**Task description**
Among the entries below, find the lines with the word "blanketter" and copy them.

**Records supplied**
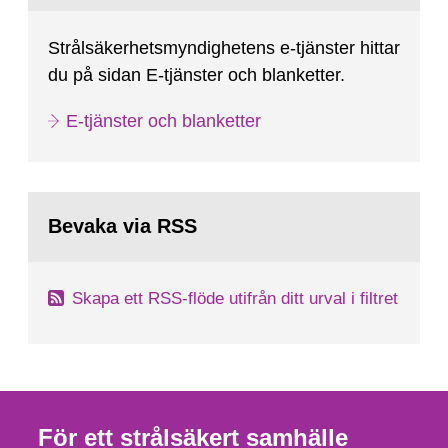
Strålsäkerhetsmyndighetens e-tjänster hittar
du på sidan E-tjänster och blanketter.
E-tjänster och blanketter
Bevaka via RSS
Skapa ett RSS-flöde utifrån ditt urval i filtret
För ett strålsäkert samhälle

**Answer to the problem**
du på sidan E-tjänster och blanketter.
E-tjänster och blanketter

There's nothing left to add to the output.